Collection entries:
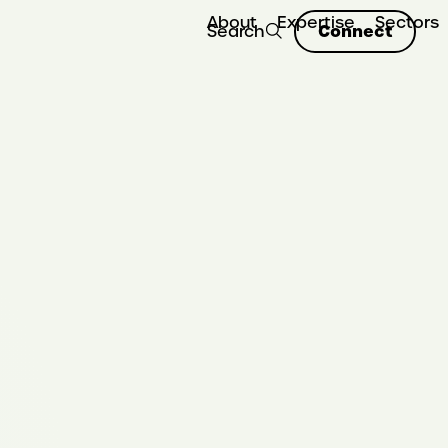
About
Expertise
Sectors
Connect
Search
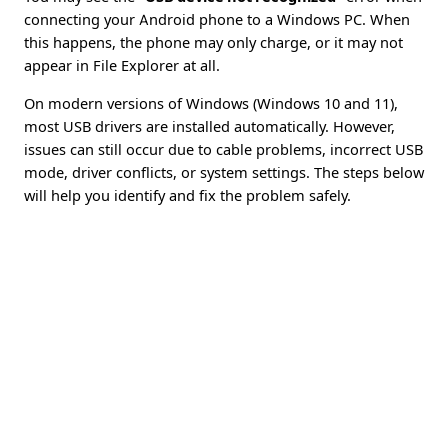
connecting your Android phone to a Windows PC. When
this happens, the phone may only charge, or it may not
appear in File Explorer at all.
On modern versions of Windows (Windows 10 and 11),
most USB drivers are installed automatically. However,
issues can still occur due to cable problems, incorrect USB
mode, driver conflicts, or system settings. The steps below
will help you identify and fix the problem safely.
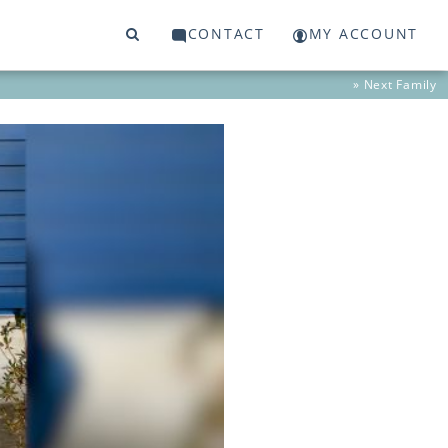
CONTACT
MY ACCOUNT
» Next
Family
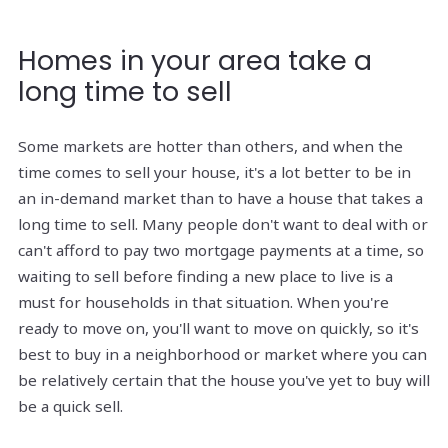
Homes in your area take a
long time to sell
Some markets are hotter than others, and when the
time comes to sell your house, it's a lot better to be in
an in-demand market than to have a house that takes a
long time to sell. Many people don't want to deal with or
can't afford to pay two mortgage payments at a time, so
waiting to sell before finding a new place to live is a
must for households in that situation. When you're
ready to move on, you'll want to move on quickly, so it's
best to buy in a neighborhood or market where you can
be relatively certain that the house you've yet to buy will
be a quick sell.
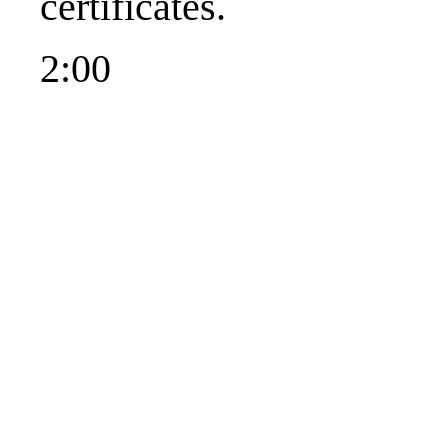
certificates.
2:00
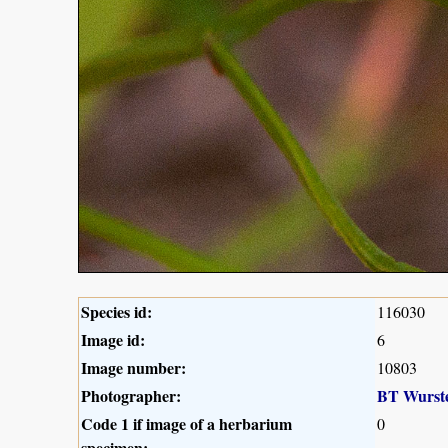
Species id:
116030
Image id:
6
Image number:
10803
Photographer:
BT Wurst
Code 1 if image of a herbarium
0
specimen:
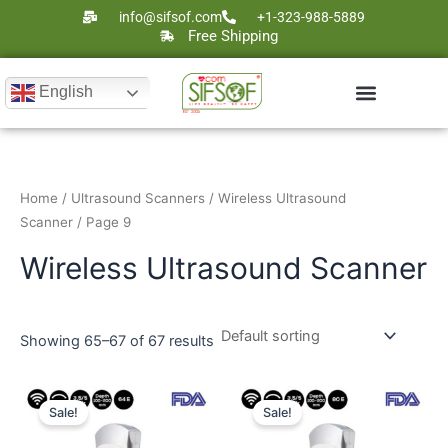
Skip
info@sifsof.com
+1-323-988-5889
to
Free Shipping
content
English
Ultrasound Scanners
Laser Therapy
Home
/
Ultrasound Scanners
/
Wireless Ultrasound
Scanner
/ Page 9
Wireless Ultrasound Scanner
Showing 65–67 of 67 results
Original
Current
Original
Current
price
price
price
price
Sale!
Sale!
was:
is:
was:
is:
$2,000.
$1,324.
$2,500.
$1,798.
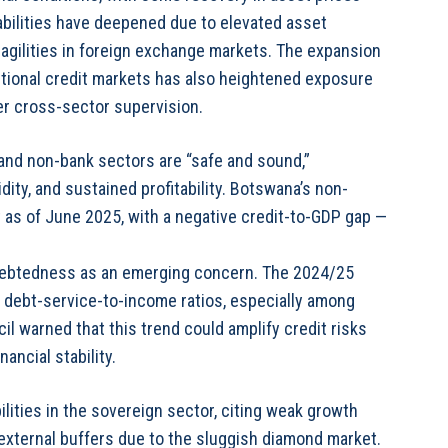
abilities have deepened due to elevated asset
ragilities in foreign exchange markets. The expansion
aditional credit markets has also heightened exposure
ger cross-sector supervision.
 and non-bank sectors are “safe and sound,”
dity, and sustained profitability. Botswana’s non-
t as of June 2025, with a negative credit-to-GDP gap —
ndebtedness as an emerging concern. The 2024/25
debt-service-to-income ratios, especially among
l warned that this trend could amplify credit risks
ancial stability.
lities in the sovereign sector, citing weak growth
external buffers due to the sluggish diamond market.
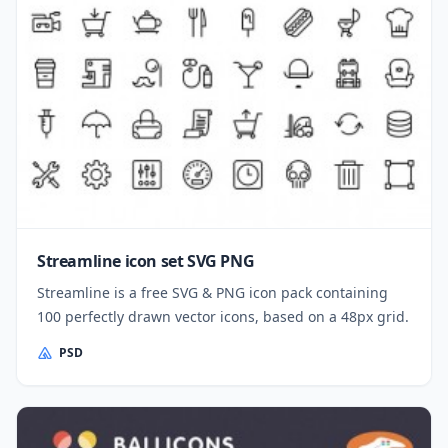
Streamline icon set SVG PNG
Streamline is a free SVG & PNG icon pack containing
100 perfectly drawn vector icons, based on a 48px grid.
PSD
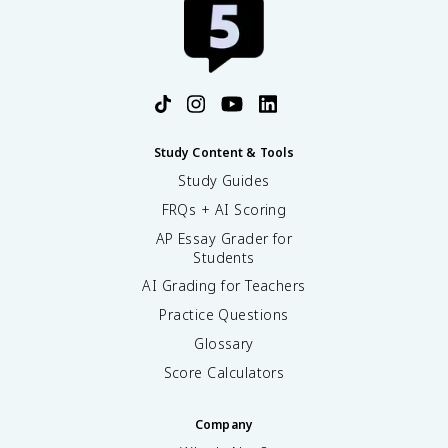
Study Content & Tools
Study Guides
FRQs + AI Scoring
AP Essay Grader for
Students
AI Grading for Teachers
Practice Questions
Glossary
Score Calculators
Company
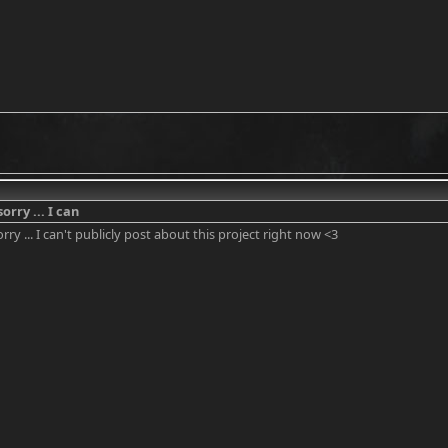
sorry ... I can
orry ... I can't publicly post about this project right now <3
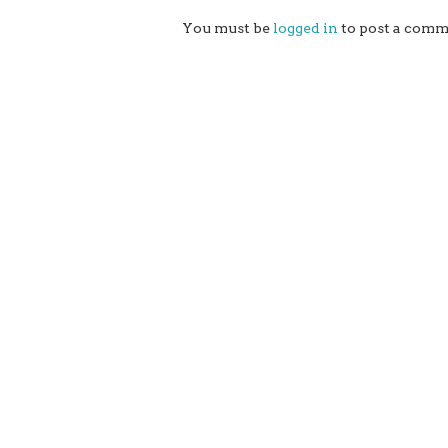
You must be
logged in
to post a comm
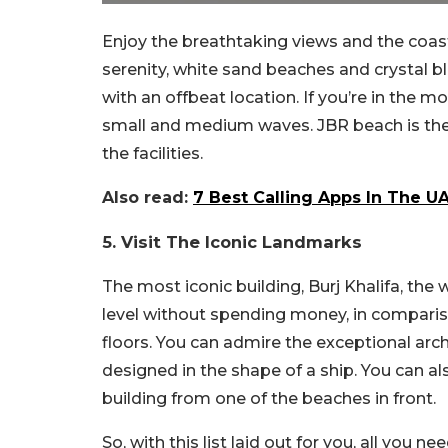
Enjoy the breathtaking views and the coas
serenity, white sand beaches and crystal b
with an offbeat location. If you’re in the
small and medium waves. JBR beach is the
the facilities.
Also read:
7 Best Calling Apps In The 
5. Visit The Iconic Landmarks
The most iconic building, Burj Khalifa, the
level without spending money, in comparis
floors. You can admire the exceptional arch
designed in the shape of a ship. You can al
building from one of the beaches in front.
So, with this list laid out for you, all you n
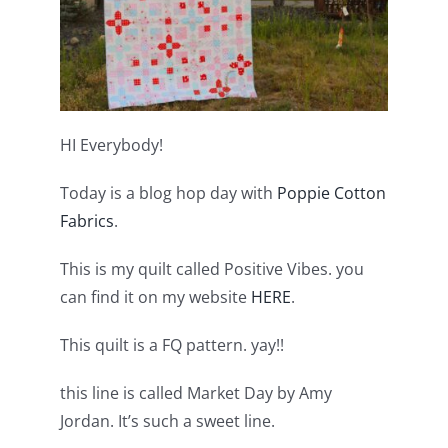
Shop Online
Publications
Tutorials
HI Everybody!
Today is a blog hop day with
Poppie Cotton
Teaching & Events
Fabrics
.
Longarm Services
This is my quilt called Positive Vibes. you
can find it on my website
HERE
.
Subscribe
This quilt is a FQ pattern. yay!!
this line is called Market Day by Amy
Contact Me
Jordan. It’s such a sweet line.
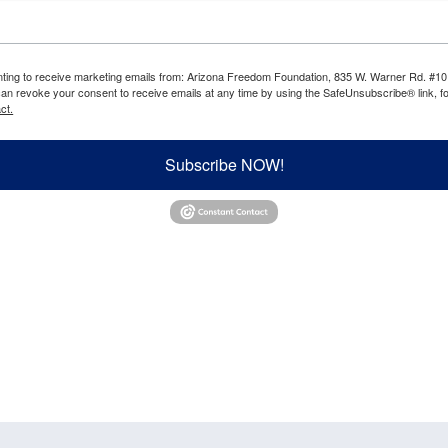
enting to receive marketing emails from: Arizona Freedom Foundation, 835 W. Warner Rd. #10
can revoke your consent to receive emails at any time by using the SafeUnsubscribe® link, fo
ct.
Subscribe NOW!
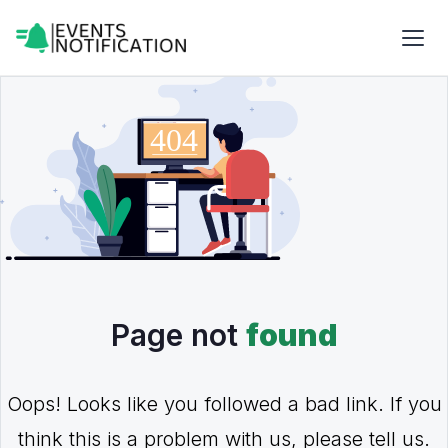
Page not
found
Oops! Looks like you followed a bad link. If you
think this is a problem with us, please tell us.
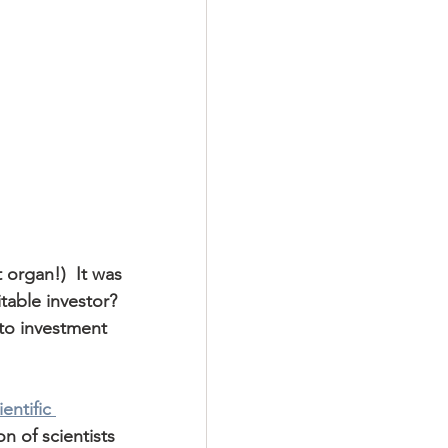
organ!)  It was 
table investor?  
to investment 
entific 
n of scientists 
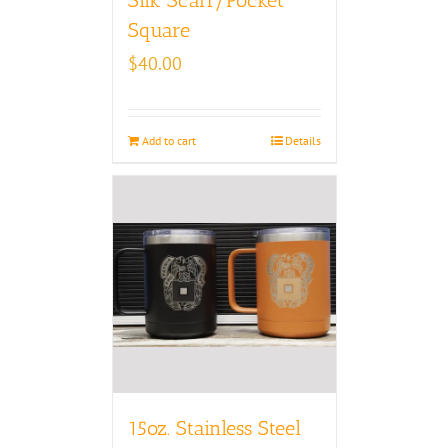
Square
$
40.00
Add to cart
Details
15oz. Stainless Steel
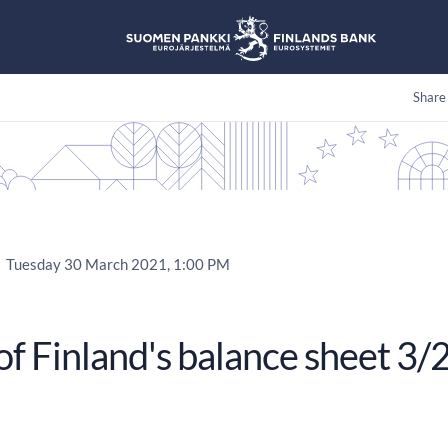
Share
Tuesday 30 March 2021, 1:00 PM
of Finland's balance sheet 3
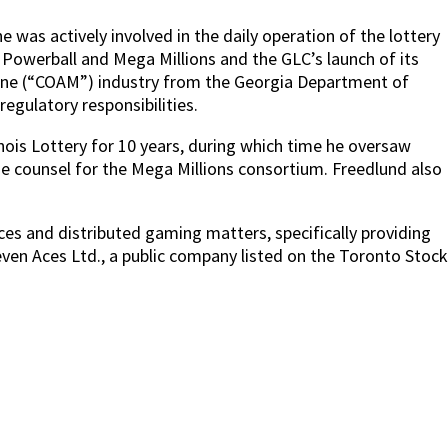
was actively involved in the daily operation of the lottery
ll Powerball and Mega Millions and the GLC’s launch of its
chine (“COAM”) industry from the Georgia Department of
gulatory responsibilities.
inois Lottery for 10 years, during which time he oversaw
he counsel for the Mega Millions consortium. Freedlund also
vices and distributed gaming matters, specifically providing
ven Aces Ltd., a public company listed on the Toronto Stock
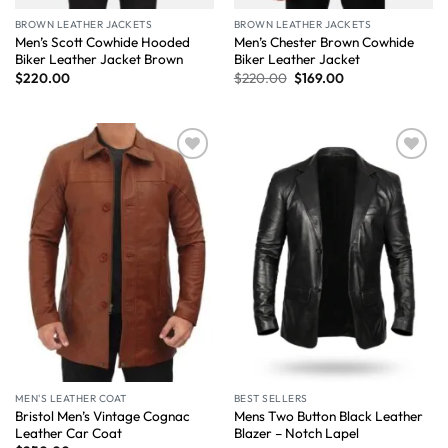
BROWN LEATHER JACKETS
BROWN LEATHER JACKETS
Men’s Scott Cowhide Hooded
Men’s Chester Brown Cowhide
Biker Leather Jacket Brown
Biker Leather Jacket
$
220.00
$
220.00
$
169.00
Wishlist
Wishlist
MEN'S LEATHER COAT
BEST SELLERS
Bristol Men’s Vintage Cognac
Mens Two Button Black Leather
Leather Car Coat
Blazer – Notch Lapel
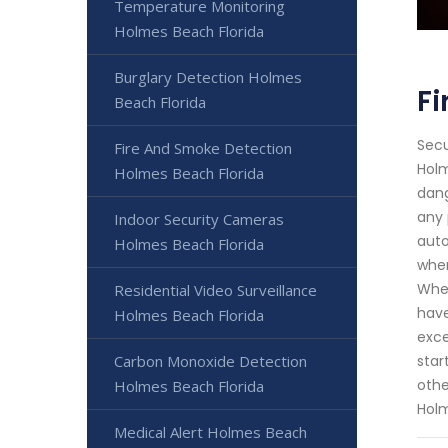
Temperature Monitoring
Holmes Beach Florida
Burglary Detection Holmes
Fi
Beach Florida
Secu
Fire And Smoke Detection
Holm
Holmes Beach Florida
dang
any 
Indoor Security Cameras
auto
Holmes Beach Florida
when
Whet
Residential Video Surveillance
have
Holmes Beach Florida
exce
Carbon Monoxide Detection
star
othe
Holmes Beach Florida
Hol
Medical Alert Holmes Beach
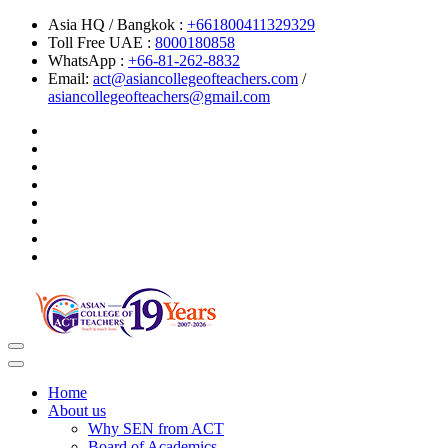
Asia HQ / Bangkok :
+661800411329329
Toll Free UAE :
8000180858
WhatsApp :
+66-81-262-8832
Email:
act@asiancollegeofteachers.com
/
asiancollegeofteachers@gmail.com
Toggle
navigation
Home
About us
Why SEN from ACT
Board of Academics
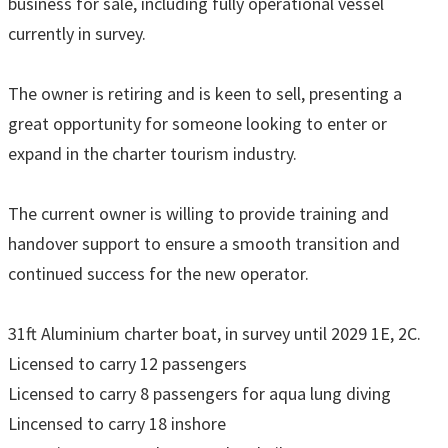
business for sale, including fully operational vessel
currently in survey.
The owner is retiring and is keen to sell, presenting a
great opportunity for someone looking to enter or
expand in the charter tourism industry.
The current owner is willing to provide training and
handover support to ensure a smooth transition and
continued success for the new operator.
31ft Aluminium charter boat, in survey until 2029 1E, 2C.
Licensed to carry 12 passengers
Licensed to carry 8 passengers for aqua lung diving
Lincensed to carry 18 inshore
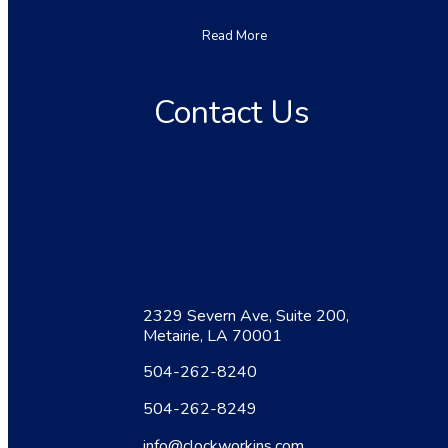
Read More
Contact Us
2329 Severn Ave, Suite 200,
Metairie, LA 70001
504-262-8240
504-262-8249
info@clockworkins.com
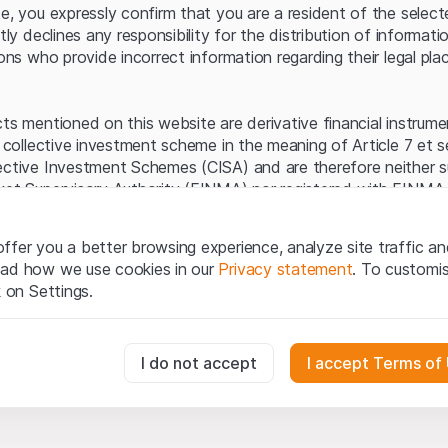
Server error.
te, you expressly confirm that you are a resident of the selec
itly declines any responsibility for the distribution of informa
sons who provide incorrect information regarding their legal pla
cts mentioned on this website are derivative financial instrum
a collective investment scheme in the meaning of Article 7 et 
ective Investment Schemes (CISA) and are therefore neither s
ket Supervisory Authority (FINMA) nor registered with FINMA.
ecific investor protection provided under the CISA.
ffer you a better browsing experience, analyze site traffic an
egal information
ead how we use cookies in our
Privacy statement
. To customi
q Securities AG website (hereinafter “Website”), you confirm 
k on Settings.
ept the legal information, important notes and
Terms of Use
he Terms of Use, please refrain from using this Website.
essary for the website and can't be deactivated.
I do not accept
I accept Terms of
ation
perty rights (e.g. copyright, design and trademark rights) to the
ng to Leonteq Securities AG or its platform partners, who wil
usly track website visitor interactions for better understand user
xtent of applicable laws. Any form of reproduction, republication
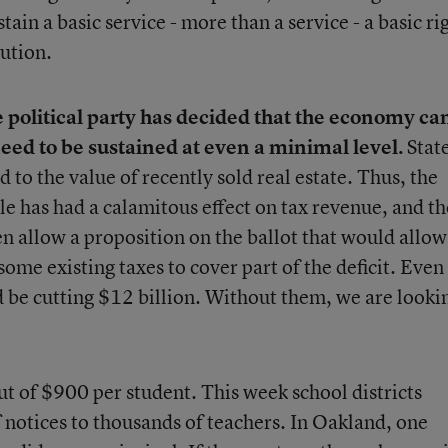
ain a basic service - more than a service - a basic ri
tution.
ne political party has decided that the economy ca
need to be sustained at even a minimal level.
Stat
 to the value of recently sold real estate. Thus, the
ble has had a calamitous effect on tax revenue, and th
n allow a proposition on the ballot that would allow
some existing taxes to cover part of the deficit. Even
d be cutting $12 billion. Without them, we are looki
cut of $900 per student. This week school districts
f notices to thousands of teachers. In Oakland, one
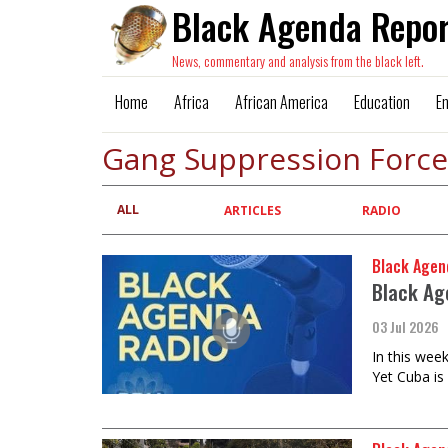
Black Agenda Repor
News, commentary and analysis from the black left.
Home
Africa
African America
Education
E
Gang Suppression Force
ALL
Primary
ARTICLES
RADIO
tabs
Black Agen
Black Ag
03 Jul 2026
In this wee
Yet Cuba is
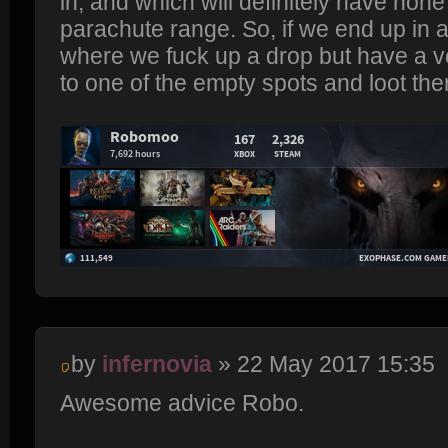
in, and which will definitely have none
parachute range. So, if we end up in a 
where we fuck up a drop but have a v
to one of the empty spots and loot the
by
infernovia
» 22 May 2017 15:35
Awesome advice Robo.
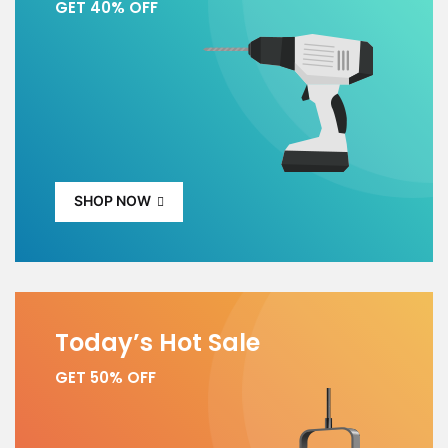
GET 40% OFF
SHOP NOW
Today’s Hot Sale
GET 50% OFF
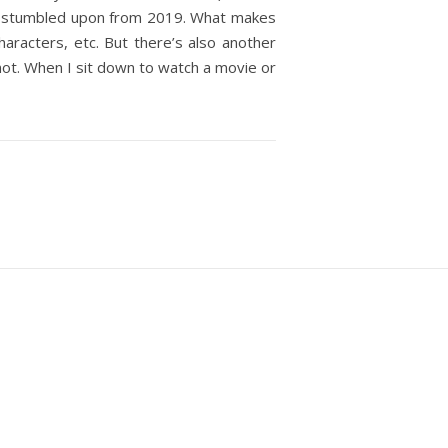
at I stumbled upon from 2019. What makes
racters, etc. But there’s also another
 not. When I sit down to watch a movie or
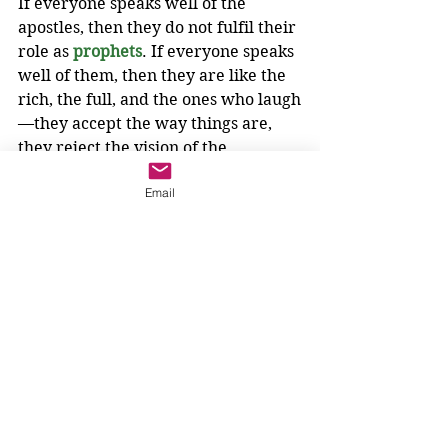
If everyone speaks well of the 
apostles, then they do not fulfil their 
role as 
prophets
. If everyone speaks 
well of them, then they are like the 
rich, the full, and the ones who laugh
—they accept the way things are, 
they reject the vision of the 
Kingdom. Woe to them.
Email
God will make things right. God will 
make things level. God requires the 
help of 
prophets
.
Who will these 
prophets
 be? Who 
will sit down with the lowly? Who 
will declare, I am not content with 
the way things are?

**What you are asked to do:** Out of the entries, pull every line that mentions "Streamline".

**Solution to the exercise:**
Streamline icon set SVG PNG
Streamline is a free SVG & PNG icon pack containing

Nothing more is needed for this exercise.